ABOUT THIS EXERCISE:
Exactly the line that contains "uczelnia@pansjar.edu.pl" and the lines following it to the end of the data are to be reproduced, and nothing more.

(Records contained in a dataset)
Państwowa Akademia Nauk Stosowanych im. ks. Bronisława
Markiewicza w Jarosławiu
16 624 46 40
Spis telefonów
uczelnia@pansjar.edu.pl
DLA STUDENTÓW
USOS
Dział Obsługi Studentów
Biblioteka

ANSWER FOR THE TASK:
uczelnia@pansjar.edu.pl
DLA STUDENTÓW
USOS
Dział Obsługi Studentów
Biblioteka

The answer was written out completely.